== Segment start ==
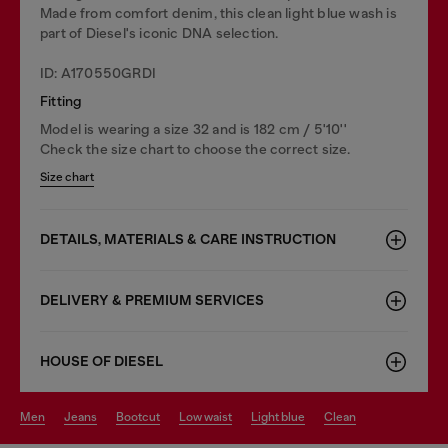
Made from comfort denim, this clean light blue wash is
part of Diesel's iconic DNA selection.
ID: A170550GRDI
Fitting
Model is wearing a size 32 and is 182 cm / 5'10''
Check the size chart to choose the correct size.
Size chart
DETAILS, MATERIALS & CARE INSTRUCTION
DELIVERY & PREMIUM SERVICES
HOUSE OF DIESEL
men
jeans
bootcut
low waist
light blue
clean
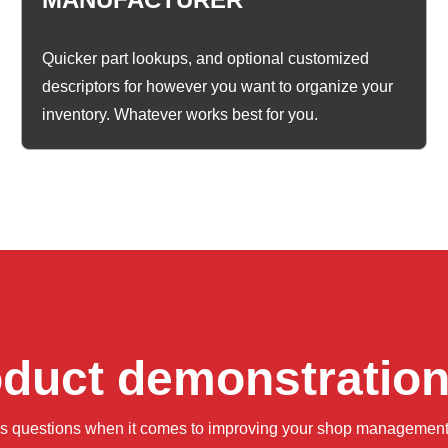
Quicker part lookups, and optional customized
descriptors for however you want to organize your
inventory. Whatever works best for you.
oduct demonstratio
ss questions when it comes to improving your shop management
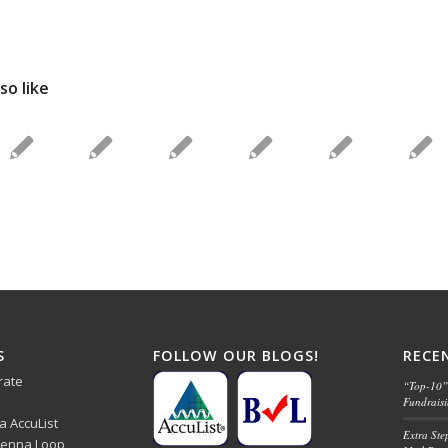
so like
S
FOLLOW OUR BLOGS!
RECE
rate
“Top-10” 
Fundrais
ba AccuList
Extra Ste
 Senna Loop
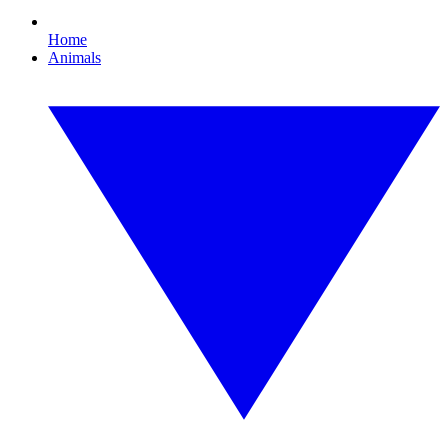
Home
Animals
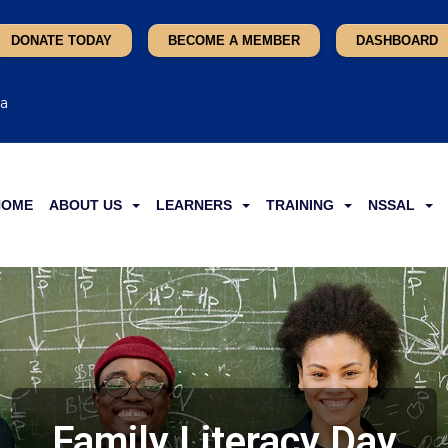
DONATE TODAY
BECOME A MEMBER
DASHBOARD
ca
HOME
ABOUT US
LEARNERS
TRAINING
NSSAL
Family Literacy Day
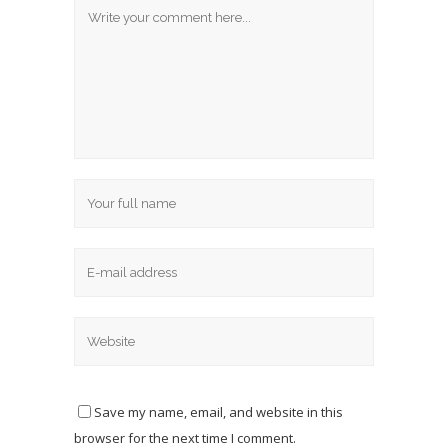
Save my name, email, and website in this
browser for the next time I comment.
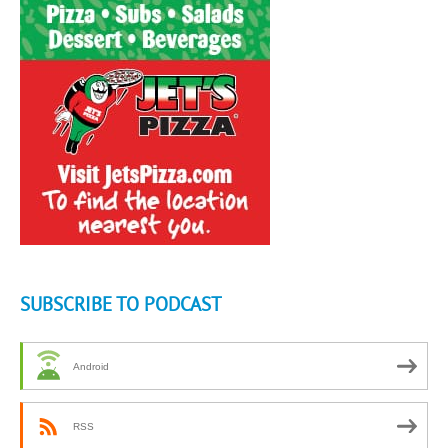
SUBSCRIBE TO PODCAST
Android
RSS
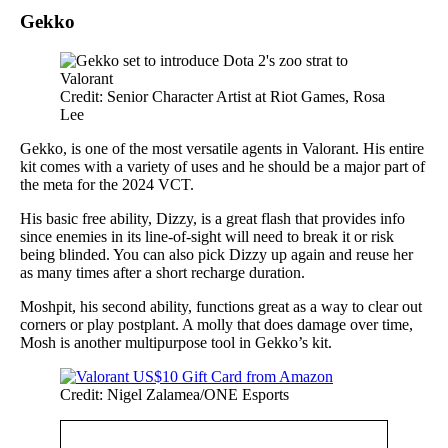
Gekko
Credit: Senior Character Artist at Riot Games, Rosa
Lee
Gekko, is one of the most versatile agents in Valorant. His entire
kit comes with a variety of uses and he should be a major part of
the meta for the 2024 VCT.
His basic free ability, Dizzy, is a great flash that provides info
since enemies in its line-of-sight will need to break it or risk
being blinded. You can also pick Dizzy up again and reuse her
as many times after a short recharge duration.
Moshpit, his second ability, functions great as a way to clear out
corners or play postplant. A molly that does damage over time,
Mosh is another multipurpose tool in Gekko’s kit.
Credit: Nigel Zalamea/ONE Esports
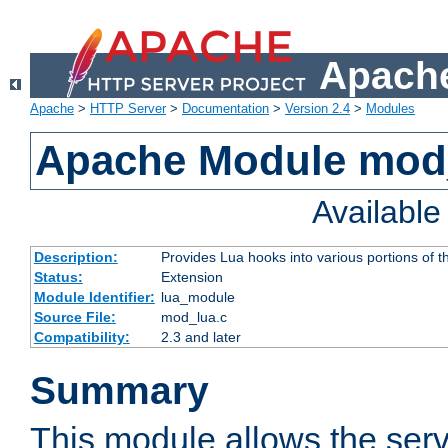
Apache
Apache
>
HTTP Server
>
Documentation
>
Version 2.4
>
Modules
Apache Module mod
Availabl
Description:
Provides Lua hooks into various portions of t
Status:
Extension
Module Identifier:
lua_module
Source File:
mod_lua.c
Compatibility:
2.3 and later
Summary
This module allows the ser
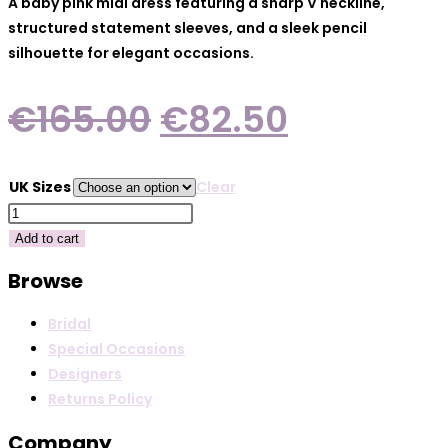
A baby pink midi dress featuring a sharp V neckline,
structured statement sleeves, and a sleek pencil
silhouette for elegant occasions.
Original
Current
€
165.00
€
82.50
price
price
was:
is:
UK Sizes
Clear
€165.00.
€82.50.
Arggido
49592
Add to cart
Rose
Browse
quantity
Bridal
Special Occasions
Designers
Returns Policy
Company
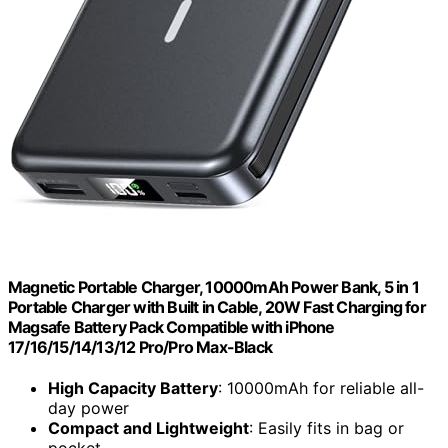
Magnetic Portable Charger, 10000mAh Power Bank, 5 in 1
Portable Charger with Built in Cable, 20W Fast Charging for
Magsafe Battery Pack Compatible with iPhone
17/16/15/14/13/12 Pro/Pro Max-Black
High Capacity Battery
: 10000mAh for reliable all-
day power
Compact and Lightweight
: Easily fits in bag or
pocket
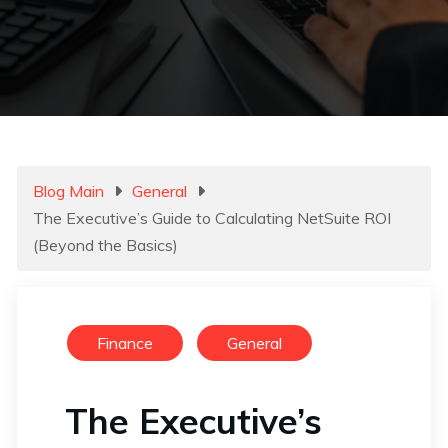
Blog Main
General
The Executive’s Guide to Calculating NetSuite ROI
(Beyond the Basics)
Finance
General
The Executive’s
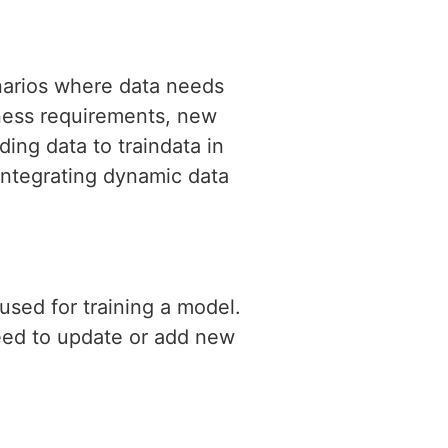
narios where data needs
iness requirements, new
ing data to traindata in
 integrating dynamic data
used for training a model.
need to update or add new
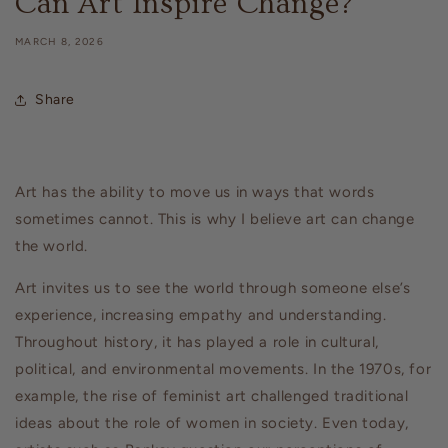
Can Art Inspire Change?
MARCH 8, 2026
Share
Art has the ability to move us in ways that words
sometimes cannot. This is why I believe art can change
the world.
Art invites us to see the world through someone else’s
experience, increasing empathy and understanding.
Throughout history, it has played a role in cultural,
political, and environmental movements. In the 1970s, for
example, the rise of feminist art challenged traditional
ideas about the role of women in society. Even today,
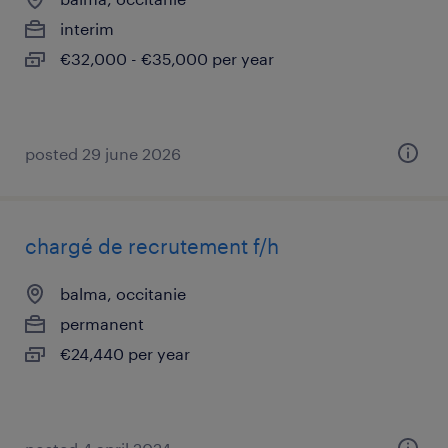
interim
€32,000 - €35,000 per year
posted 29 june 2026
chargé de recrutement f/h
balma, occitanie
permanent
€24,440 per year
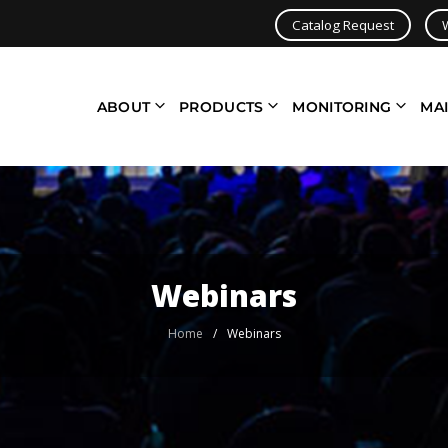
Catalog Request
ABOUT
PRODUCTS
MONITORING
MA
Webinars
Home
/
Webinars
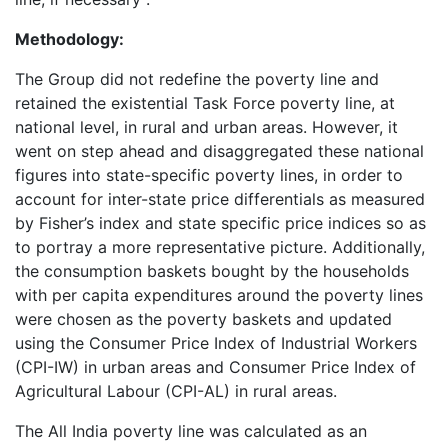
Methodology:
The Group did not redefine the poverty line and
retained the existential Task Force poverty line, at
national level, in rural and urban areas. However, it
went on step ahead and disaggregated these national
figures into state-specific poverty lines, in order to
account for inter-state price differentials as measured
by Fisher’s index and state specific price indices so as
to portray a more representative picture. Additionally,
the consumption baskets bought by the households
with per capita expenditures around the poverty lines
were chosen as the poverty baskets and updated
using the Consumer Price Index of Industrial Workers
(CPI-IW) in urban areas and Consumer Price Index of
Agricultural Labour (CPI-AL) in rural areas.
The All India poverty line was calculated as an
== Segment end ==
### Exercise objective
Leaving the pictures out, write out all the material above exactly.

### Solution to the exercise
Made from comfort denim, this clean light blue wash is
part of Diesel's iconic DNA selection.
ID: A170550GRDI
Fitting
Model is wearing a size 32 and is 182 cm / 5'10''
Check the size chart to choose the correct size.
Size chart
DETAILS, MATERIALS & CARE INSTRUCTION
DELIVERY & PREMIUM SERVICES
HOUSE OF DIESEL
men
jeans
bootcut
low waist
light blue
clean
Quicker part lookups, and optional customized
descriptors for however you want to organize your
inventory. Whatever works best for you.
oduct demonstratio
ss questions when it comes to improving your shop management
so like
S
FOLLOW OUR BLOGS!
RECE
rate
“Top-10” 
Fundrais
ba AccuList
Extra Ste
 Senna Loop
Home
Animals
DONATE TODAY
BECOME A MEMBER
DASHBOARD
ca
HOME
ABOUT US
LEARNERS
TRAINING
NSSAL
Family Literacy Day
Save my name, email, and website in this
browser for the next time I comment.
SUBSCRIBE TO PODCAST
Android
RSS
Gekko
Credit: Senior Character Artist at Riot Games, Rosa
Lee
Gekko, is one of the most versatile agents in Valorant. His entire
kit comes with a variety of uses and he should be a major part of
the meta for the 2024 VCT.
His basic free ability, Dizzy, is a great flash that provides info
since enemies in its line-of-sight will need to break it or risk
being blinded. You can also pick Dizzy up again and reuse her
as many times after a short recharge duration.
Moshpit, his second ability, functions great as a way to clear out
corners or play postplant. A molly that does damage over time,
Mosh is another multipurpose tool in Gekko’s kit.
Credit: Nigel Zalamea/ONE Esports
Apache
Apache
>
HTTP Server
>
Documentation
>
Version 2.4
>
Modules
Apache Module mod
Availabl
Description:
Provides Lua hooks into various portions of t
Status:
Extension
Module Identifier:
lua_module
Source File:
mod_lua.c
Compatibility:
2.3 and later
Summary
This module allows the ser
A baby pink midi dress featuring a sharp V neckline,
structured statement sleeves, and a sleek pencil
silhouette for elegant occasions.
Original
Current
€
165.00
€
82.50
price
price
was:
is:
UK Sizes
Clear
€165.00.
€82.50.
Arggido
49592
Add to cart
Rose
Browse
quantity
Bridal
Special Occasions
Designers
Returns Policy
Company
Magnetic Portable Charger, 10000mAh Power Bank, 5 in 1
Portable Charger with Built in Cable, 20W Fast Charging for
Magsafe Battery Pack Compatible with iPhone
17/16/15/14/13/12 Pro/Pro Max-Black
High Capacity Battery
: 10000mAh for reliable all-
day power
Compact and Lightweight
: Easily fits in bag or
pocket
Blog Main
General
The Executive’s Guide to Calculating NetSuite ROI
(Beyond the Basics)
Finance
General
The Executive’s
narios where data needs
iness requirements, new
ing data to traindata in
 integrating dynamic data
used for training a model.
need to update or add new
Can Art Inspire Change?
MARCH 8, 2026
Share
Art has the ability to move us in ways that words
sometimes cannot. This is why I believe art can change
the world.
Art invites us to see the world through someone else’s
experience, increasing empathy and understanding.
Throughout history, it has played a role in cultural,
political, and environmental movements. In the 1970s, for
example, the rise of feminist art challenged traditional
ideas about the role of women in society. Even today,
interim
€32,000 - €35,000 per year
posted 29 june 2026
chargé de recrutement f/h
balma, occitanie
permanent
€24,440 per year
Catalog Request
ABOUT
PRODUCTS
MONITORING
MA
Webinars
Home
/
Webinars
Methodology:
The Group did not redefine the poverty line and
retained the existential Task Force poverty line, at
national level, in rural and urban areas. However, it
went on step ahead and disaggregated these national
figures into state-specific poverty lines, in order to
account for inter-state price differentials as measured
by Fisher’s index and state specific price indices so as
to portray a more representative picture. Additionally,
the consumption baskets bought by the households
with per capita expenditures around the poverty lines
were chosen as the poverty baskets and updated
using the Consumer Price Index of Industrial Workers
(CPI-IW) in urban areas and Consumer Price Index of
Agricultural Labour (CPI-AL) in rural areas.
The All India poverty line was calculated as an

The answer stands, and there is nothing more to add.